Register for Summer 1 Program Through the Feith Family Ymca

by William W Wold

I wrote a programming linguistic communication. Hither'southward how y'all can, too.

Over the past vi months, I've been working on a programming language called Pinecone. I wouldn't call it mature withal, but it already has enough features working to be usable, such equally:

• variables
• functions
• user divers structures

If you're interested in it, bank check out Pinecone's landing page or its GitHub repo.

I'm not an expert. When I started this project, I had no clue what I was doing, and I still don't. I've taken zippo classes on language creation, read but a flake well-nigh information technology online, and did non follow much of the advice I have been given.

And yet, I still made a completely new language. And it works. So I must be doing something right.

In this post, I'll dive under the hood and show you the pipeline Pinecone (and other programming languages) use to plow source code into magic.

I'll as well touch on some of the tradeoffs I've had make, and why I made the decisions I did.

This is by no ways a complete tutorial on writing a programming language, but it's a good starting indicate if you're curious about language development.

Getting Started

"I have admittedly no idea where I would even start" is something I hear a lot when I tell other developers I'm writing a language. In case that's your reaction, I'll at present get through some initial decisions that are made and steps that are taken when starting any new language.

Compiled vs Interpreted

In that location are 2 major types of languages: compiled and interpreted:

• A compiler figures out everything a programme will do, turns it into "machine code" (a format the computer tin can run really fast), so saves that to be executed after.
• An interpreter steps through the source code line by line, figuring out what information technology's doing equally it goes.

Technically any language could be compiled or interpreted, only 1 or the other usually makes more sense for a specific linguistic communication. Mostly, interpreting tends to exist more flexible, while compiling tends to have higher performance. Merely this is just scratching the surface of a very complex topic.

I highly value operation, and I saw a lack of programming languages that are both high performance and simplicity-oriented, so I went with compiled for Pinecone.

This was an important conclusion to make early on, because a lot of language blueprint decisions are afflicted by information technology (for example, static typing is a big benefit to compiled languages, but not so much for interpreted ones).

Despite the fact that Pinecone was designed with compiling in listen, information technology does take a fully functional interpreter which was the simply way to run it for a while. In that location are a number of reasons for this, which I volition explicate later.

Choosing a Language

I know it's a scrap meta, but a programming language is itself a program, and thus you need to write it in a language. I chose C++ because of its performance and big characteristic set. Also, I actually do relish working in C++.
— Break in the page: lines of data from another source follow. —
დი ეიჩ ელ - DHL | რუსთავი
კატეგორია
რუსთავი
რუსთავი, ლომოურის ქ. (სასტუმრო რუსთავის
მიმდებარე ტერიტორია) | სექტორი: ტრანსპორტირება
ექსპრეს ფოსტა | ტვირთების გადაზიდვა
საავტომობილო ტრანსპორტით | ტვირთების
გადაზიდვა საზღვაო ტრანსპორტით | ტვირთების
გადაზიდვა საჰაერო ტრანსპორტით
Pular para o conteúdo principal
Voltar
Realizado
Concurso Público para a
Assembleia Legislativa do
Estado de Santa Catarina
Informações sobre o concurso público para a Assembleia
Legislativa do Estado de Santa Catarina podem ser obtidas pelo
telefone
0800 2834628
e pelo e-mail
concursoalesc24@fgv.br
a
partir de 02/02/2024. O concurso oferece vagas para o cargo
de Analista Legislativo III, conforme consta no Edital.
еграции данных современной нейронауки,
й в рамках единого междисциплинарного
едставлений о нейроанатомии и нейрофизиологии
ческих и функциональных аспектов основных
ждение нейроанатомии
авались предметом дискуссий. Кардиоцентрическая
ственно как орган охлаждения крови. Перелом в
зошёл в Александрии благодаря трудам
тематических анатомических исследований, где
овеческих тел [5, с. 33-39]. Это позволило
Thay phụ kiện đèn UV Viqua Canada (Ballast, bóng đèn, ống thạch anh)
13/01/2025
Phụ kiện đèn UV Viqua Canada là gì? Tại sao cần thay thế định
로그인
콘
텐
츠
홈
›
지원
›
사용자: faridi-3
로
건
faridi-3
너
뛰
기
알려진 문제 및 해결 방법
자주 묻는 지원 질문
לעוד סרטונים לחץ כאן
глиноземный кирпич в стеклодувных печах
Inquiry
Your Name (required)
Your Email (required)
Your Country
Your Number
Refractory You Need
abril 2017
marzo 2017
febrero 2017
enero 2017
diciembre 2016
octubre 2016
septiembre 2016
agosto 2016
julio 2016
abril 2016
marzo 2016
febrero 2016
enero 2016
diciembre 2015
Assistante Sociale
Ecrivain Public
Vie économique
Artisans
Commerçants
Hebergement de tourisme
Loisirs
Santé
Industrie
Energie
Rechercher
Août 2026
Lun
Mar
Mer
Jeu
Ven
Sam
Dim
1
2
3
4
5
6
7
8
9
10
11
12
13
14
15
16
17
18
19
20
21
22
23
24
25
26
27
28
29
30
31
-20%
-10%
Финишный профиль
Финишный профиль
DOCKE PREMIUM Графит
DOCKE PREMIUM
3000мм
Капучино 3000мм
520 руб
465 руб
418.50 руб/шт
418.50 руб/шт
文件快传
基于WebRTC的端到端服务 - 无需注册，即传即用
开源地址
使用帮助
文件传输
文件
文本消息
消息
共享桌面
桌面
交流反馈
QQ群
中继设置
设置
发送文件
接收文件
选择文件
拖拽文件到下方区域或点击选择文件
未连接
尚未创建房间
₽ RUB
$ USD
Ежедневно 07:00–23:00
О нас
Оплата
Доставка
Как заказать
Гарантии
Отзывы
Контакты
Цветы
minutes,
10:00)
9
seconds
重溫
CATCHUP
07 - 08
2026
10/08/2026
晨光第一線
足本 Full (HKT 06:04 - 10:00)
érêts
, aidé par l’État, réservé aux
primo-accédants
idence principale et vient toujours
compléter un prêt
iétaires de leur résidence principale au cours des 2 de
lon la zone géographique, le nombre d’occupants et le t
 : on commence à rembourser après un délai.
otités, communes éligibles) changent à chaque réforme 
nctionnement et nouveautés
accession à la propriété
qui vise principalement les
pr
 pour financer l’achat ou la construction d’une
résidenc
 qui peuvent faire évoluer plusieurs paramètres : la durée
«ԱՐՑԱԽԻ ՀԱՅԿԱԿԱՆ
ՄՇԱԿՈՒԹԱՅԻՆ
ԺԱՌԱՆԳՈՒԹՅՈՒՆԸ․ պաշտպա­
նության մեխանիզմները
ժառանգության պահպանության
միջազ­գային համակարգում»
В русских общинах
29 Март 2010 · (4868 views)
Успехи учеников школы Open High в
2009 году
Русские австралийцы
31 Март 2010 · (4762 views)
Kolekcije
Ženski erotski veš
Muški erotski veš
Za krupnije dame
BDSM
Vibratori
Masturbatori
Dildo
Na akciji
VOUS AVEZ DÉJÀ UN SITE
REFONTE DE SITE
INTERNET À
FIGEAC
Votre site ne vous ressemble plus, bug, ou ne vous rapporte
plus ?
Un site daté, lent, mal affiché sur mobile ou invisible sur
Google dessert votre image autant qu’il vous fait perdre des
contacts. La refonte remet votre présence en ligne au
If you are writing an interpreted language, information technology makes a lot of sense to write it in a compiled ane (like C, C++ or Swift) because the performance lost in the language of your interpreter and the interpreter that is interpreting your interpreter will chemical compound.

If you plan to compile, a slower language (like Python or JavaScript) is more acceptable. Compile time may exist bad, but in my stance that isn't nearly as big a deal as bad run time.

High Level Design

A programming linguistic communication is generally structured equally a pipeline. That is, it has several stages. Each stage has data formatted in a specific, well divers way. It also has functions to transform information from each stage to the side by side.

The beginning phase is a cord containing the unabridged input source file. The terminal stage is something that can be run. This will all get clear as we go through the Pinecone pipeline step by stride.

Lexing

The beginning step in near programming languages is lexing, or tokenizing. 'Lex' is short for lexical analysis, a very fancy word for splitting a bunch of text into tokens. The give-and-take 'tokenizer' makes a lot more than sense, just 'lexer' is so much fun to say that I use it anyway.

Tokens

A token is a small-scale unit of measurement of a language. A token might be a variable or function name (AKA an identifier), an operator or a number.

Task of the Lexer

The lexer is supposed to take in a string containing an entire files worth of source code and spit out a list containing every token.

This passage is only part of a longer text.